Plus confidentiel et moins marqué politiquement que des symboles tels que la croix celtique, le trident est utilisé comme signe de ralliement par certains mouvements nationalistes, en particulier la branche nationaliste-révolutionnaire et solidariste. L’origine de l’utilisation de ce symbole est assez confuse chez les militants nationalistes. Comme souvent il existe de multiples explications quand à l’utilisation du trident. Parmi les plus folkloriques citons la version « identitaire » qui fait du trident la représentation de la tri-fonctionnalité de la société indo-européenne ( le chasseur/guerrier, le paysans et le clergé). Pour certains le trident serait tout simplement une référence à une époque mythique de l’Europe, renvoyant à Poséidon, voire aux Atlantes.
L’utilisation du trident comme symbole politique au XX ème siècle apparaît au sein des mouvements nationalistes d’Europe de l’Est durant l’entre deux-guerres, en particulier en Ukraine avec le groupe Petlioura. Il s’agit à l’origine du symbole de Saint Vladimir, un saint très populaire parmi les nationalistes ukrainiens. Par la suite il fut le symbole d’un groupe terroriste d’extrême droite russe le NTS. Le NTS (Narodno Trudovoî Soyouz, ou l’Union Populaire du Travail) est né en 1933, fondé par des Russes blancs réfugiés en Allemagne. Anticommuniste, antilibéral, chrétien, le NTS collabore pendant la guerre avec les nazis, en organisant des missions de sabotages et d’espionnage. Après 1945, le NTS est intégré à la stratégie « Stay-Behind[1] » des Américains en Europe. Il devient un groupe terroriste financé par la CIA et basé en Allemagne, chargé d’opérer derrière le rideau de fer mais également de prendre contact avec certains groupes nationalistes. En France, dans les années 50, les membres du NTS français seront soutenus financièrement par l’association anticommuniste « Paix et Liberté », officine américaine de la CIA chargée de financer les opposants au régime soviétique[2].
Il faut attendre la fin des années 60 en Italie et en France pour que certains groupes nationalistes révolutionnaires et solidaristes, à la recherche de nouvelles références, s’approprient le Trident. Il devient le symbole du MJR (Mouvement Jeune Révolution), du GAJ (Groupe Action Jeunesse, scission solidariste du GUD), du GAS (Groupe d’Action Solidariste, scission du GAJ), de l’Action Populaire, du MSF (Mouvement Solidariste Français), du MNR (Mouvement Nationaliste Révolutionnaire) puis de Troisième Voie[3] au début des années 90.

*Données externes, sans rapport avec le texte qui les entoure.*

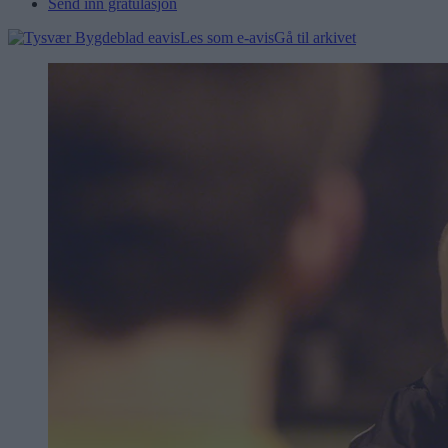
Send inn gratulasjon
Les som e-avis
Gå til arkivet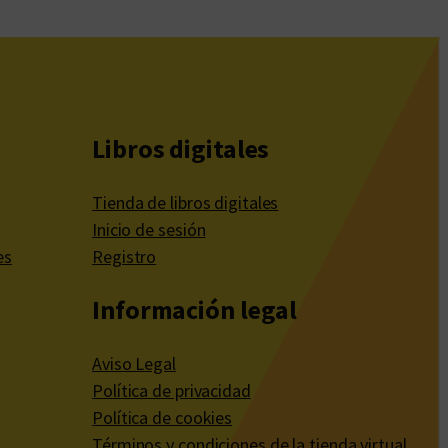
Libros digitales
Tienda de libros digitales
Inicio de sesión
es
Registro
Información legal
Aviso Legal
Política de privacidad
Política de cookies
Términos y condiciones de la tienda virtual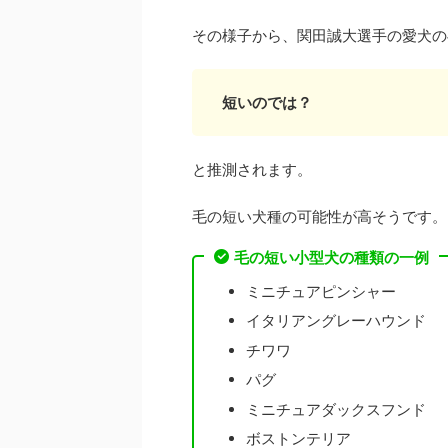
その様子から、関田誠大選手の愛犬の
短いのでは？
と推測されます。
毛の短い犬種の可能性が高そうです。
毛の短い小型犬の種類の一例
ミニチュアピンシャー
イタリアングレーハウンド
チワワ
パグ
ミニチュアダックスフンド
ボストンテリア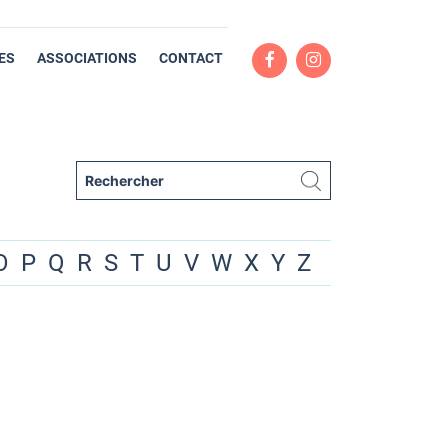
ES
ASSOCIATIONS
CONTACT
O
P
Q
R
S
T
U
V
W
X
Y
Z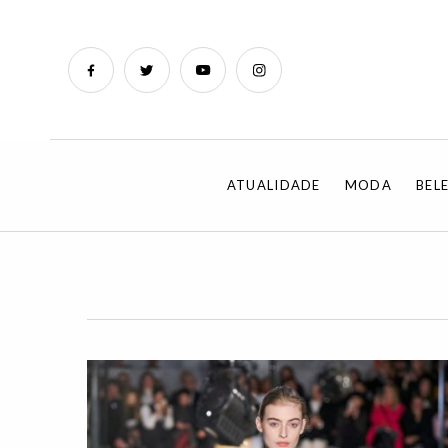
ATUALIDADE
MODA
BEL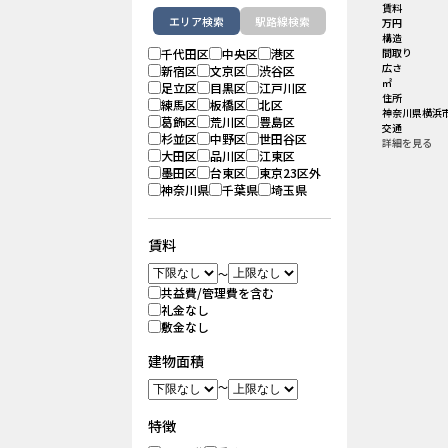
賃料
エリア検索
駅路線検索
万円
構造
千代田区
中央区
港区
間取り
広さ
新宿区
文京区
渋谷区
㎡
足立区
目黒区
江戸川区
住所
練馬区
板橋区
北区
神奈川県横浜市
葛飾区
荒川区
豊島区
交通
杉並区
中野区
世田谷区
詳細を見る
大田区
品川区
江東区
墨田区
台東区
東京23区外
神奈川県
千葉県
埼玉県
賃料
～
共益費/管理費を含む
礼金なし
敷金なし
建物面積
～
特徴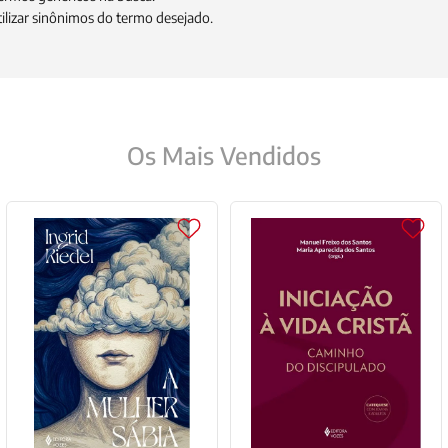
9
º
anselm grun
tilizar sinônimos do termo desejado.
10
º
verena kast
Os Mais Vendidos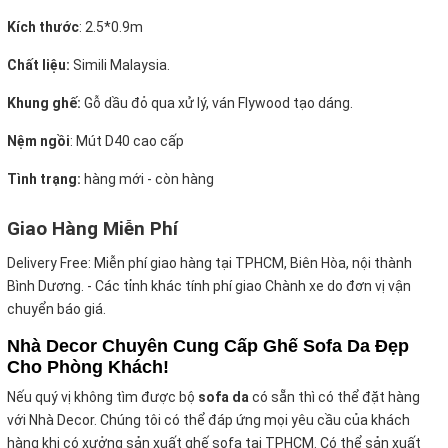
Kích thước
:
2.5*0.9m
Chất liệu:
Simili Malaysia.
Khung ghế:
Gỗ dầu đỏ qua xử lý, ván Flywood tạo dáng.
Nệm ngồi
:
Mút D40 cao cấp
Tình trạng:
hàng mới - còn hàng
Giao Hàng Miễn Phí
Delivery Free:
Miễn phí giao hàng tại TPHCM, Biên Hòa, nội thành
Bình Dương. - Các tỉnh khác tính phí giao Chành xe do đơn vị vận
chuyển báo giá.
Nhà Decor Chuyên Cung Cấp Ghế Sofa Da Đẹp
Cho Phòng Khách!
Nếu quý vị không tìm được bộ
sofa da
có sẵn thì có thể đặt hàng
với Nhà Decor. Chúng tôi có thể đáp ứng mọi yêu cầu của khách
hàng khi có xưởng sản xuất ghế sofa tại TPHCM. Có thể sản xuất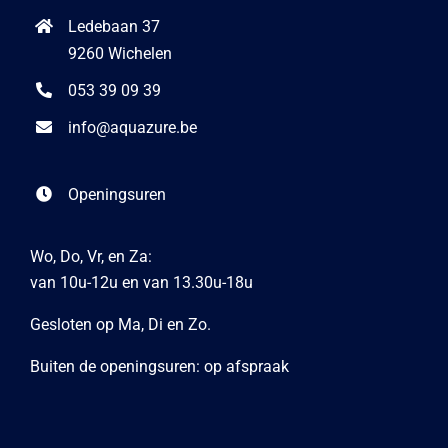
Ledebaan 37
9260 Wichelen
053 39 09 39
info@aquazure.be
Openingsuren
Wo, Do, Vr, en Za:
van 10u-12u en van 13.30u-18u
Gesloten op Ma, Di en Zo.
Buiten de openingsuren: op afspraak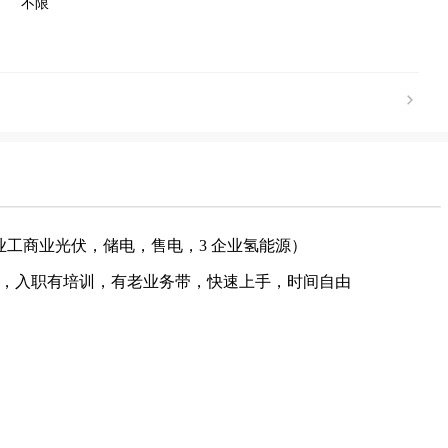
不限
企业工商业光伏，储电，售电，3 企业氢能源）
求，入职有培训，有老业务带，快速上手，时间自由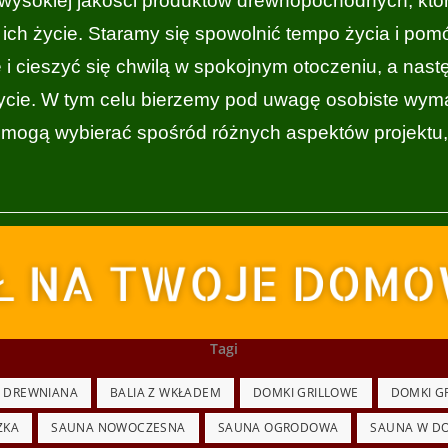
ysokiej jakości produktów drewnopochodnych, które
 ich życie. Staramy się spowolnić tempo życia i po
i cieszyć się chwilą w spokojnym otoczeniu, a nas
ycie. W tym celu bierzemy pod uwagę osobiste wyma
i mogą wybierać spośród różnych aspektów projektu, 
POMYSŁ NA TWOJE DOMOWE SPA
Tagi
A DREWNIANA
BALIA Z WKŁADEM
DOMKI GRILLOWE
DOMKI G
ZKA
SAUNA NOWOCZESNA
SAUNA OGRODOWA
SAUNA W D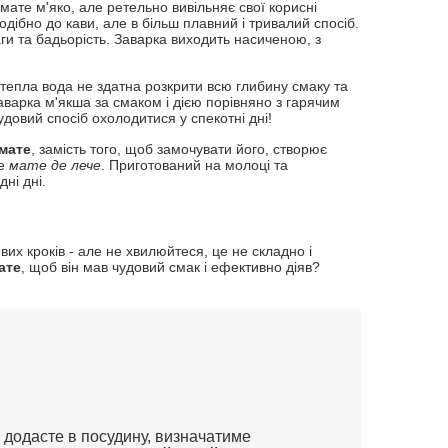
мате м'яко, але ретельно вивільняє свої корисні
дібно до кави, але в більш плавний і тривалий спосіб.
ги та бадьорість. Заварка виходить насиченою, з
 тепла вода не здатна розкрити всю глибину смаку та
аварка м'якша за смаком і дією порівняно з гарячим
удовий спосіб охолодитися у спекотні дні!
мате
, замість того, щоб замочувати його, створює
де
мате де лече
. Приготований на молоці та
ні дні.
их кроків - але не хвилюйтеся, це не складно і
ате
, щоб він мав чудовий смак і ефективно діяв?
и додасте в посудину, визначатиме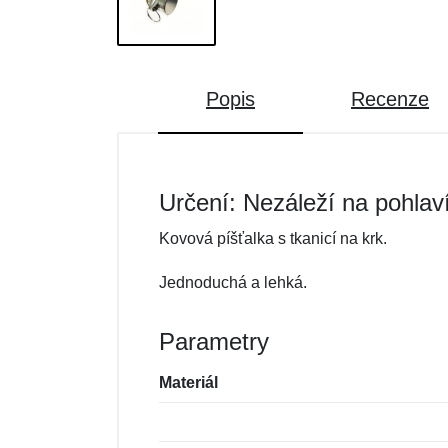
Popis
Recenze
Určení: Nezáleží na pohlav
Kovová píšťalka s tkanicí na krk.
Jednoduchá a lehká.
Parametry
Materiál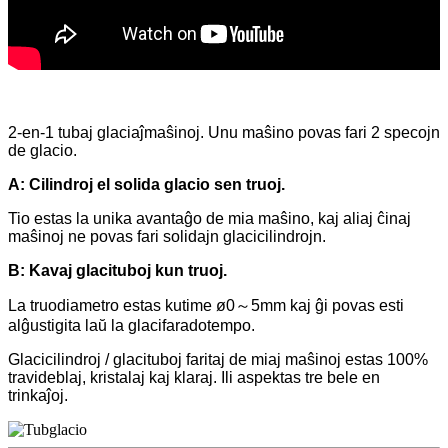
2-en-1 tubaj glaciaĵmaŝinoj. Unu maŝino povas fari 2 specojn
de glacio.
A: Cilindroj el solida glacio sen truoj.
Tio estas la unika avantaĝo de mia maŝino, kaj aliaj ĉinaj
maŝinoj ne povas fari solidajn glacicilindrojn.
B: Kavaj glacituboj kun truoj.
La truodiametro estas kutime ø0～5mm kaj ĝi povas esti
alĝustigita laŭ la glacifaradotempo.
Glacicilindroj / glacituboj faritaj de miaj maŝinoj estas 100%
travideblaj, kristalaj kaj klaraj. Ili aspektas tre bele en
trinkaĵoj.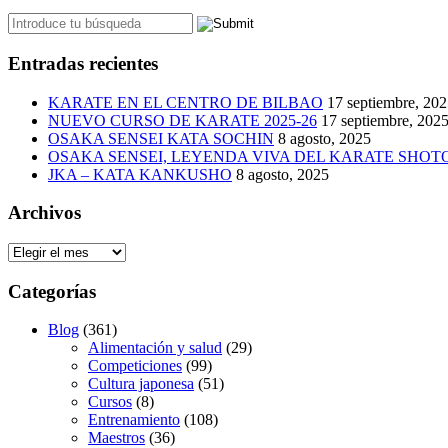
Entradas recientes
KARATE EN EL CENTRO DE BILBAO
17 septiembre, 20
NUEVO CURSO DE KARATE 2025-26
17 septiembre, 202
OSAKA SENSEI KATA SOCHIN
8 agosto, 2025
OSAKA SENSEI, LEYENDA VIVA DEL KARATE SHO
JKA – KATA KANKUSHO
8 agosto, 2025
Archivos
Archivos
Categorías
Blog
(361)
Alimentación y salud
(29)
Competiciones
(99)
Cultura japonesa
(51)
Cursos
(8)
Entrenamiento
(108)
Maestros
(36)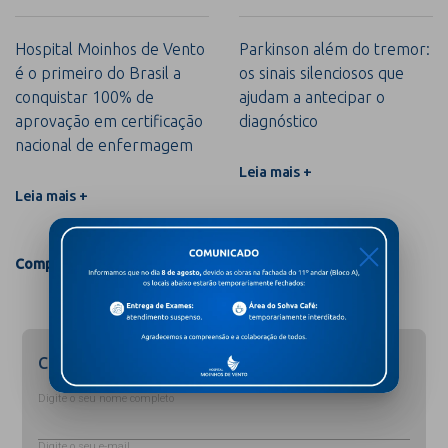
Hospital Moinhos de Vento
Parkinson além do tremor:
é o primeiro do Brasil a
os sinais silenciosos que
conquistar 100% de
ajudam a antecipar o
aprovação em certificação
diagnóstico
nacional de enfermagem
Leia mais +
Leia mais +
X
Compartilhar
Cadastre-se para receber novidades
Digite o seu nome completo
Digite o seu e-mail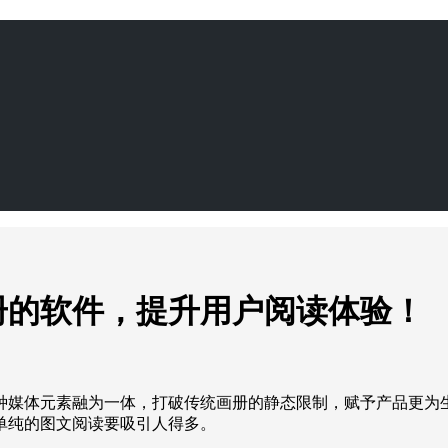
册的软件，提升用户阅读体验！
种媒体元素融为一体，打破传统画册的静态限制，赋予产品更为
单纯的图文阅读要吸引人得多。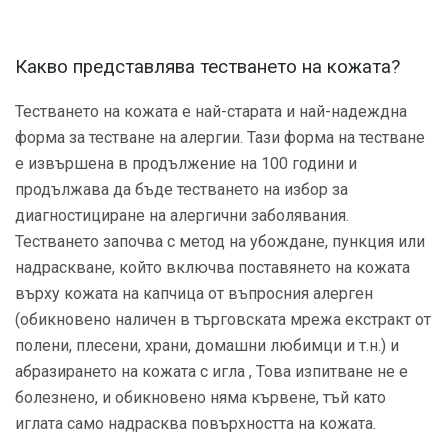
Какво представлява тестването на кожата?
Тестването на кожата е най-старата и най-надеждна
форма за тестване на алергии. Тази форма на тестване
е извършена в продължение на 100 години и
продължава да бъде тестването на избор за
диагностициране на алергични заболявания.
Тестването започва с метод на убождане, пункция или
надраскване, който включва поставянето на кожата
върху кожата на капчица от въпросния алерген
(обикновено наличен в търговската мрежа екстракт от
полени, плесени, храни, домашни любимци и т.н.) и
абразирането на кожата с игла , Това изпитване не е
болезнено, и обикновено няма кървене, тъй като
иглата само надрасква повърхността на кожата.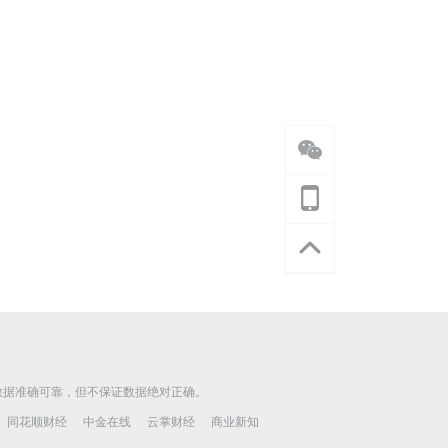
数据准确可靠，但不保证数据绝对正确。
同花顺财经
中金在线
云掌财经
商业新知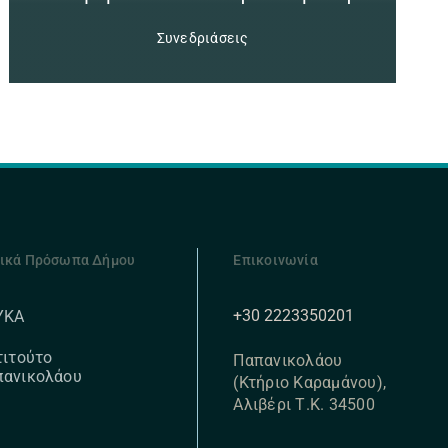
Συνεδριάσεις
ικά Πρόσωπα Δήμου
Επικοινωνία
+30 2223350201
ΥΚΑ
τιτούτο
Παπανικολάου
πανικολάου
(Κτήριο Καραμάνου),
Αλιβέρι Τ.Κ. 34500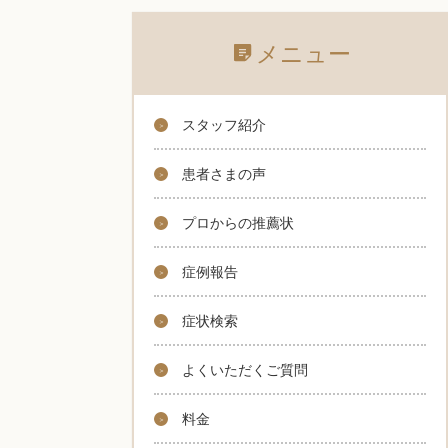
メニュー
スタッフ紹介
患者さまの声
プロからの推薦状
症例報告
症状検索
よくいただくご質問
料金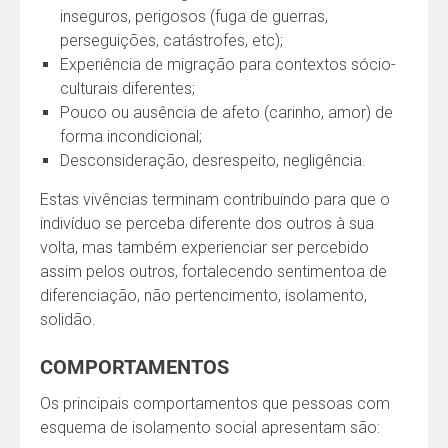
inseguros, perigosos (fuga de guerras,
perseguições, catástrofes, etc);
Experiência de migração para contextos sócio-
culturais diferentes;
Pouco ou ausência de afeto (carinho, amor) de
forma incondicional;
Desconsideração, desrespeito, negligência.
Estas vivências terminam contribuindo para que o
indivíduo se perceba diferente dos outros à sua
volta, mas também experienciar ser percebido
assim pelos outros, fortalecendo sentimentoa de
diferenciação, não pertencimento, isolamento,
solidão.
COMPORTAMENTOS
Os principais comportamentos que pessoas com
esquema de isolamento social apresentam são: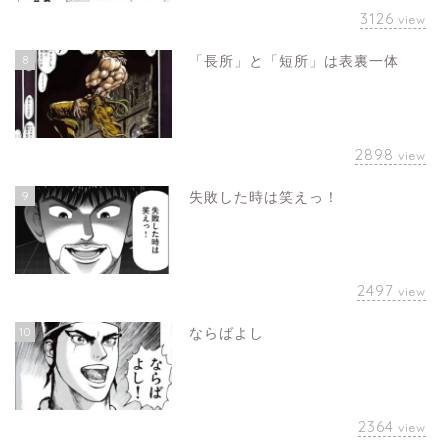
3126
view
8
「長所」と「短所」は表裏一体
2898
view
9
失敗した時は笑えっ！
2497
view
10
ならばよし
2364
view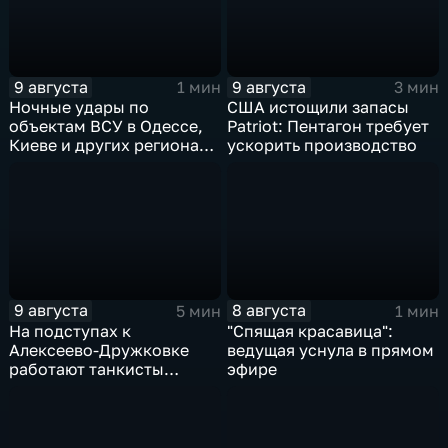
9 августа
9 августа
1 мин
3 мин
Ночные удары по
США истощили запасы
объектам ВСУ в Одессе,
Patriot: Пентагон требует
Киеве и других регионах
ускорить производство
Украины
9 августа
8 августа
5 мин
1 мин
На подступах к
"Спящая красавица":
Алексеево-Дружковке
ведущая уснула в прямом
работают танкисты
эфире
"Южной"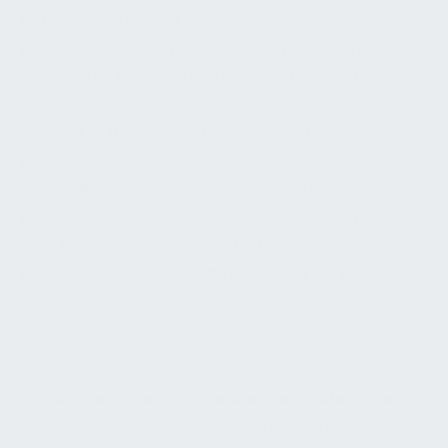
Hörbehinderungen, Faxgeräte und
Fernbedienungen mit eindeutigen Tastaturen, die
über starke Farbkontraste, große Größen und
taktile Eigenschaften verfügen. Wir sorgen für
Stellplätze für zusätzliche Rollstühle mit
Lademöglichkeiten. Wir stellen sicher, dass alle
wesentlichen Informationen, sei es zu
Funktionsbereichen, Bediensystemen, Fluchtwegen
oder Gastronomie, in schriftlicher Form,
Blindenschrift oder Tonaufzeichnung vorliegen.
AGB
Bildquellennachweis
Cookie-Einstellungen
Datenschutz
Datenschutzinformationsblatt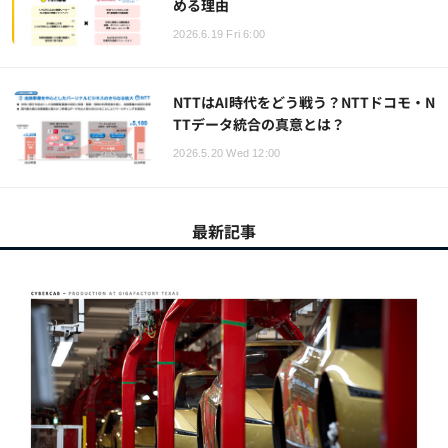
める理由
2026.6.19 Fri 6:00
NTTはAI時代をどう戦う？NTTドコモ・N
TTデータ統合の真意とは？
2026.5.20 Wed 12:00
最新記事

Le Trident fait un timide retour en 2002 lorsque Christian Bouchet (ancien de Troisième Voie, de Nouvelle Résistance et d’Unité Radicale, aujourd’hui au Front National) l’utilise comme symbole pour son site VOXNR, son journal Résistance et son mouvement le réseau Réseau Radical, qui deviendra par la suite l’ultra-groupusculaire association « Les Nôtres ». De 2004 à 2006, Action-Nation, groupuscule lyonnais dirigé par l’ancien membre du FNJ Grégory Gennaro utilisera également le Trident comme symbole. Gennaro abandonnera le trident lors de la transformation d’Action Nation en Mouvement Social Populaire.
Plus récemment, le Trident est revenu sur le devant de la scène nationaliste avec la refondation de Troisième Voie en 2010 par Serge « Batskin »Ayoub.
[1] Au lendemain de la victoire contre les nazis, les Américains et les Britanniques, avec le soutien des services secrets des pays européens, mirent en place des « armées secrètes » chargées de contrer l’avance des soviétiques en cas d’occupation du pays par l’URSS et d’empêcher les partis communistes et socialistes d’arriver au pouvoir par tous les moyens. La plupart du temps ces armées secrètes étaient composés de militaires, d’anciens nazis et de militants d’extrême-droite. Ils étaient soutenus financièrement militairement par la CIA et le MI6 britannique. Le scandale éclata en 1990 en Italie, qui révéla l’ampleur du projet.
[2] La CIA en France , Frédéric Charpier, Seuil, 2008.
[3] Troisième Voie connaîtra une scission qui donnera naissance à Nouvelle Résistance, l’ancêtre d’Unité Radicale. A cette occasion NR abandonnera le trident pour reprendre l’étoile rouge et des symboles nationaux-bolcheviks.